Hacker News new | ask | show | jobs
by peadarohaodha 1962 days ago
We've found you can get an order of magnitude improvement in the amount of labelled data you need - but there is some variance based on the difficulty of the problem. Because you are retraining the model in tandem with the data labelling process, there is additional compute associated to an active learning powered labelling process versus just selecting the data at random to label next. But this additional compute consideration is almost always outweighed by the saving of human time spent labelling.
1 comments

I have a question on the compute aspect regarding your business model, hope I’m not being to nosy..

I tried HL, the experience was stellar (well done!) and it made me think...

To get AL working with a great user experience you need quite a bit of compute. How are you thinking about your margins, e.g the cost to produce what you’re offering versus what customers will pay for it?

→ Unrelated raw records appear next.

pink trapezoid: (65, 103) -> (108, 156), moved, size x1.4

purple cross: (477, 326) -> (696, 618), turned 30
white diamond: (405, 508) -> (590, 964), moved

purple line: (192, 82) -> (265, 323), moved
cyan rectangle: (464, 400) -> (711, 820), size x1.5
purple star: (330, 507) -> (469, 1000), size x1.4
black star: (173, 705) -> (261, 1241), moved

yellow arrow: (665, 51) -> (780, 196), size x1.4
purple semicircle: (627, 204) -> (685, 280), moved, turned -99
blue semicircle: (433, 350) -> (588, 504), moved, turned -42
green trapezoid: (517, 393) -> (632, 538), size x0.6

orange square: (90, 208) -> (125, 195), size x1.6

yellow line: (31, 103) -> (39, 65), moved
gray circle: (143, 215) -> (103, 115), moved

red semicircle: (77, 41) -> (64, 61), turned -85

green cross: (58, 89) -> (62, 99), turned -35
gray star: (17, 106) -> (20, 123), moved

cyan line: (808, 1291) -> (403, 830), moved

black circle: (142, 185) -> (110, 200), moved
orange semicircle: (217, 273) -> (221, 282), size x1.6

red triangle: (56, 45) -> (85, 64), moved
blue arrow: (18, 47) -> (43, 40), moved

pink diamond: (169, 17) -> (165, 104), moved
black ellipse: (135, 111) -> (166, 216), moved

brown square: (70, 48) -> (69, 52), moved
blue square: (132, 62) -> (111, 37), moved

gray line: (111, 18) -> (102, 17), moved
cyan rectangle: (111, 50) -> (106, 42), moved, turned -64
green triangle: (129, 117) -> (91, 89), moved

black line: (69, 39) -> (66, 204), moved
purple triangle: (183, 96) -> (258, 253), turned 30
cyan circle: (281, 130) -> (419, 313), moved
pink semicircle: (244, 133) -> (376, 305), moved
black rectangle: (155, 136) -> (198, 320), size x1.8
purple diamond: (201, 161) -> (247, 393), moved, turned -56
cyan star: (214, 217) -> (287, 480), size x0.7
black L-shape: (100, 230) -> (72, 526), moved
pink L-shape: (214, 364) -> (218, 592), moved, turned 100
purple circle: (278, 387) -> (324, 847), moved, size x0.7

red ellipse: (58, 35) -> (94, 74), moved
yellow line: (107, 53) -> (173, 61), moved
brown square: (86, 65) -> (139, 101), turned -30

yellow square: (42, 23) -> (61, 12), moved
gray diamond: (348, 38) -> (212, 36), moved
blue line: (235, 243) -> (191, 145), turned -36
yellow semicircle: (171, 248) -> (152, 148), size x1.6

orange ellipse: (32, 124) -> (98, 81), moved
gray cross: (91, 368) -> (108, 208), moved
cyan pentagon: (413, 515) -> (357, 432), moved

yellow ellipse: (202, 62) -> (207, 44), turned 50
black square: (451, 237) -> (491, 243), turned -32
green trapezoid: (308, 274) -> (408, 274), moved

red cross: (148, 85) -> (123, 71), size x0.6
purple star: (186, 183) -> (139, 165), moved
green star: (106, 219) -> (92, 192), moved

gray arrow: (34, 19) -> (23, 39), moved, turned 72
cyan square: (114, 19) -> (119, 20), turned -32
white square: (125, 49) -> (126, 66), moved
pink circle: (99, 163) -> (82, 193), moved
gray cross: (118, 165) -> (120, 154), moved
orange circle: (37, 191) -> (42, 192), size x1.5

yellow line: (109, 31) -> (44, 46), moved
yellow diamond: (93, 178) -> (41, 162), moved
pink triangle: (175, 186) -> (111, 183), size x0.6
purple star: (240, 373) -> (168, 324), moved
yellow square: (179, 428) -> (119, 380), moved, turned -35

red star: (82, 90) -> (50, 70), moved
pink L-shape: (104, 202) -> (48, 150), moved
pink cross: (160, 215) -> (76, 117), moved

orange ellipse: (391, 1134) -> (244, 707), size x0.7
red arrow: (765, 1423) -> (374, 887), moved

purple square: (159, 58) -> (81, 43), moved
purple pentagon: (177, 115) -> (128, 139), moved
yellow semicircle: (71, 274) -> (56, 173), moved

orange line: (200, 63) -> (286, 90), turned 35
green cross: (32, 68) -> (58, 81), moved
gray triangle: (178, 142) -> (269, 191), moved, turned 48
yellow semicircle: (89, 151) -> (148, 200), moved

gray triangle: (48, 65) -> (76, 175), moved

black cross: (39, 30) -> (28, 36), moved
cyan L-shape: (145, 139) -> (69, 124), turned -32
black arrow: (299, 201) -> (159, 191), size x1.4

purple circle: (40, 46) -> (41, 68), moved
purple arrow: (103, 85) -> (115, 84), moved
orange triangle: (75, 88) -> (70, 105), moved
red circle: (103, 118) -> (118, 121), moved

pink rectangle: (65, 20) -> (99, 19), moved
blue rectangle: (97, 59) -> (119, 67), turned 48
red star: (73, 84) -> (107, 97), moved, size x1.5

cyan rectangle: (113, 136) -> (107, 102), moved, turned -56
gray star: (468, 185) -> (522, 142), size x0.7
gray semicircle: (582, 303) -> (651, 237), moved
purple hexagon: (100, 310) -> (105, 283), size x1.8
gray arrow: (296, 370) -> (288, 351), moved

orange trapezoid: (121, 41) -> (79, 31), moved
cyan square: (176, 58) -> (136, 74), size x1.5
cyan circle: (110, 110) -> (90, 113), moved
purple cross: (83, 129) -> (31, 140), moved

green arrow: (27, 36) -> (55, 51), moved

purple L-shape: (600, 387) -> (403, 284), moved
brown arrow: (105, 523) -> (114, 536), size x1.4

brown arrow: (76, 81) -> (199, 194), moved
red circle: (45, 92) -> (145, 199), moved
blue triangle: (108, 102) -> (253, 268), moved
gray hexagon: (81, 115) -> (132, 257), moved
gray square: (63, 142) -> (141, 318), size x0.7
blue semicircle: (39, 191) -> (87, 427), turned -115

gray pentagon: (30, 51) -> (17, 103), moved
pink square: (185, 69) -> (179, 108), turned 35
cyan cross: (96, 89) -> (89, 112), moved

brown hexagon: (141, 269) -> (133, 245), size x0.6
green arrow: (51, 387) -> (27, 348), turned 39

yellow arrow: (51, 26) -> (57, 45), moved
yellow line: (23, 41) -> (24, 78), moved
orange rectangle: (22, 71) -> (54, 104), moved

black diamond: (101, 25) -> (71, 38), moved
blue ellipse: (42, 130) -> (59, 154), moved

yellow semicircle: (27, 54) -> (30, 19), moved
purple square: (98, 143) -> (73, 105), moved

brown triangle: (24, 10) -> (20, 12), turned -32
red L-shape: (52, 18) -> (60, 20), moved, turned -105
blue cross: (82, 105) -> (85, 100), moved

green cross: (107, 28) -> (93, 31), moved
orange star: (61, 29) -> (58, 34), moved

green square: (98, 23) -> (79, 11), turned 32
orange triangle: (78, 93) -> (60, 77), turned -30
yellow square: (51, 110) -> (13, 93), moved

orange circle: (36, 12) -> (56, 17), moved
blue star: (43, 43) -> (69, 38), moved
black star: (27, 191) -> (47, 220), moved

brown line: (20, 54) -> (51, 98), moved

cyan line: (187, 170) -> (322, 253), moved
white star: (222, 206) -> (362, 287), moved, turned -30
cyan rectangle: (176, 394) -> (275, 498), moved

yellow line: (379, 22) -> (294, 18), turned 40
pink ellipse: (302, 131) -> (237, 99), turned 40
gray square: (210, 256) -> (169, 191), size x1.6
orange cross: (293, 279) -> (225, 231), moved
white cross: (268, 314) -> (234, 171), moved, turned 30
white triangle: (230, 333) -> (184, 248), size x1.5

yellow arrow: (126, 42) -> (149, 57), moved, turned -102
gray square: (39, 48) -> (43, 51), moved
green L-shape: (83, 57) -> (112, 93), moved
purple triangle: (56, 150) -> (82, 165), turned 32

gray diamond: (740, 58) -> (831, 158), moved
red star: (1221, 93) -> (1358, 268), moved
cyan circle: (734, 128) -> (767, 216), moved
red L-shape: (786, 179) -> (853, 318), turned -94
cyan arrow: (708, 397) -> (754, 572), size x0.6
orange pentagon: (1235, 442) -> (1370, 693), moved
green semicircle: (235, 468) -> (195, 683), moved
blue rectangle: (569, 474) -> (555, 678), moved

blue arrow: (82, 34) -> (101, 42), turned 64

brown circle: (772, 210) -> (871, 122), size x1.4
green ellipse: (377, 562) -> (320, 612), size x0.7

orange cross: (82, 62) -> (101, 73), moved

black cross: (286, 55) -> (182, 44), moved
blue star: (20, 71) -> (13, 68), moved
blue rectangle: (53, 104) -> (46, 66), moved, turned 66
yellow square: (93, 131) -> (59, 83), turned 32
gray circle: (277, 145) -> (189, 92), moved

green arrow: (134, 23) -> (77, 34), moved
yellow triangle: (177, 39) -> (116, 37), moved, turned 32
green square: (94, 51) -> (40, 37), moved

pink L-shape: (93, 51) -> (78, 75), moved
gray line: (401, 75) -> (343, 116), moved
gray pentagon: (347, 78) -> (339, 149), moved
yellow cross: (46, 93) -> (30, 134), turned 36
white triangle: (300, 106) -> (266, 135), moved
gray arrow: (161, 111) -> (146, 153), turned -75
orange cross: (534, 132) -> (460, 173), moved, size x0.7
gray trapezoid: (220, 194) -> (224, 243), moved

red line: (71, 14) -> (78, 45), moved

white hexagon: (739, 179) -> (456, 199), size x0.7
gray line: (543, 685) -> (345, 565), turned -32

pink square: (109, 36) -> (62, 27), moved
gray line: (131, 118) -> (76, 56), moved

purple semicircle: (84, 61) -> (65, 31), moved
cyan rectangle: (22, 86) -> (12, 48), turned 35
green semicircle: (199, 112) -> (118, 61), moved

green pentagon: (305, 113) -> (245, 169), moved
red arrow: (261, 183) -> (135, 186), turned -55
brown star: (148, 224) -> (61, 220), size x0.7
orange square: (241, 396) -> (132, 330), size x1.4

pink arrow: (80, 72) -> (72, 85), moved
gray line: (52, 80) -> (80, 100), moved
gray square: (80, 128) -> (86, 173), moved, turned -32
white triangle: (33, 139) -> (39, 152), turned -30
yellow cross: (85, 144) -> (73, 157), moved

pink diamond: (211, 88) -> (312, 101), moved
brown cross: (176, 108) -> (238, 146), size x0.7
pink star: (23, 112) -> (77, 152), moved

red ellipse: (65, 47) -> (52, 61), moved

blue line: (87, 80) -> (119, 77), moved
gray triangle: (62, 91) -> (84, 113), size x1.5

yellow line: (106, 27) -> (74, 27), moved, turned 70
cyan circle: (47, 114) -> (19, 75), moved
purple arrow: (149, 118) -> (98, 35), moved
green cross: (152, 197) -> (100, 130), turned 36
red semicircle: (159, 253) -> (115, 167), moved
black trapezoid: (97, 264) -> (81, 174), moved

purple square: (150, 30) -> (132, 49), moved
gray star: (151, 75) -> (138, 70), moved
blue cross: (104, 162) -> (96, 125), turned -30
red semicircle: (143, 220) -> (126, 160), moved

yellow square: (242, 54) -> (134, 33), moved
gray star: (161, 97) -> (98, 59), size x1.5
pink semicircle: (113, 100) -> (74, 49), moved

Thanks for the feedback! It's a good question re compute. There are some fun engineering and ML research challenges that we are constantly iterating on that are related to this. A few examples - how to most efficiently share compute resources in a JIT manner (e.g. GPU memory) during model serving for both training and inference (where the use case and privacy requirements permit) - how to construct model training algorithms that operate in a more online manner effectively (so you don't have to retrain on the whole dataset when you see new examples) - how to significantly reduce the model footprint (in terms of memory and flops) of modern deep transformer models given they are highly over-parameterised and can contain a lot of redundancy.

this stuff helps us a lot on the margins point!